If you look at how surge pricing works, someone is usually getting ripped off while the other side makes out like a bandit. In more mature markets, the drivers tend to end on the shorter end of the stick. Her in the US, we do not have a free market economy as some would suggest. We have a managed economy, one which set rules when possible to protect certain abuses from happening. The TNC industry through self definition has sidestepped protective measures.


----------



## JimS (Aug 18, 2015)

That's just not true. Someone is paying more for a product in short supply. If they don't want to pay surge, they can wait. Period.

Now, when I see 30 drivers sitting in an area that's surging at 2.8x, and no one is pinging, then it should come down. But the priority goes to those willing to pay.


----------



## Huberis (Mar 15, 2015)

JimS said:


> That's just not true. Someone is paying more for a product in short supply. If they don't want to pay surge, they can wait. Period.

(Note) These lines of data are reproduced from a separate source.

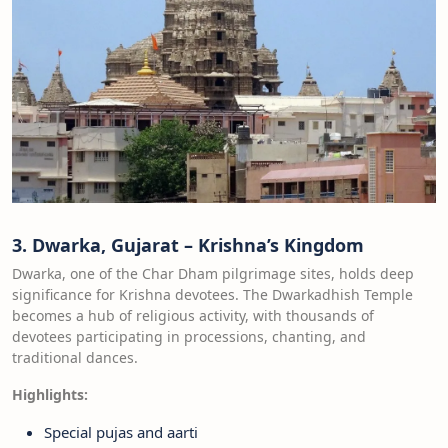
3. Dwarka, Gujarat – Krishna’s Kingdom
Dwarka, one of the Char Dham pilgrimage sites, holds deep
significance for Krishna devotees. The Dwarkadhish Temple
becomes a hub of religious activity, with thousands of
devotees participating in processions, chanting, and
traditional dances.
Highlights:
Special pujas and aarti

They are only able to do that by avoiding being designated a common carrier. No common carrier is allowed to manipulate prices like that. As markets mature, rates are dropped such that the drivers are forced (they did not agree) to drive at rates which are noncompetitive, they are almost at cost or lower than cost. A regulated industry would not allow for that.

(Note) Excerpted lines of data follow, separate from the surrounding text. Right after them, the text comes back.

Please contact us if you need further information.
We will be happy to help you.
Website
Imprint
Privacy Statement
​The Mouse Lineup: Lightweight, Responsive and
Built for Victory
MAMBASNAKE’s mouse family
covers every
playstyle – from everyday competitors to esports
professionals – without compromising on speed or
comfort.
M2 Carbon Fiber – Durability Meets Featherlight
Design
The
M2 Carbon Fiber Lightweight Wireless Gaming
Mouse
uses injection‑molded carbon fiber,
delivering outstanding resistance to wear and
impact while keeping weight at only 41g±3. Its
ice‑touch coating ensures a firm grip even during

To simply suggest the consumer is paying for the short supply, they can wait if they don't want to pay, that is not honest. It is contrived and manipulated. Uber itself agrees. You must have by now seen the video from a conference filmed by NPR where an Uber executive openly admits surge pricing is their single greatest failure.

The statement was retracted after driver feedback came back in the form of an uproar, but the statement was made in public and recorded. Uber execs don't even try to sell your claim anymore.


----------



## JimS (Aug 18, 2015)

I'm really not disagreeing with you. I have heard over and over from passengers that a stable rate that is double what it is now is more preferable than a low rate that's constantly surging.

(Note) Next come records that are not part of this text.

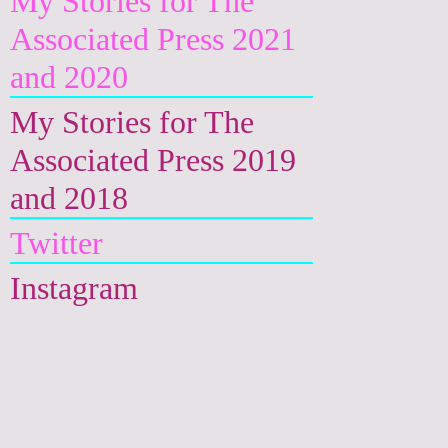
My Stories for The
Associated Press 2021
and 2020
My Stories for The
Associated Press 2019
and 2018
Twitter
Instagram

But the act of supply and demand in and of itself it not inherently evil. It just seems that way in a lot of cases because it's real time.


----------



## Huberis (Mar 15, 2015)

JimS said:


> But the act of supply and demand in and of itself it not inherently evil. It just seems that way in a lot of cases because it's real time.


It is manipulative and nearly always at one party's expense. The trend is for rates to be either excessively high or low, rarely fair. Over time, that will prove to be good for no one. It is that simple. As a general rule, in this country, we do not have a true free market. Pric controls are routinely put in place. Look at the disaster that was the deregulation of the electricity/power industry as an example. Many of those companies used forms of bait and switch on their customers. the same thing is happening here.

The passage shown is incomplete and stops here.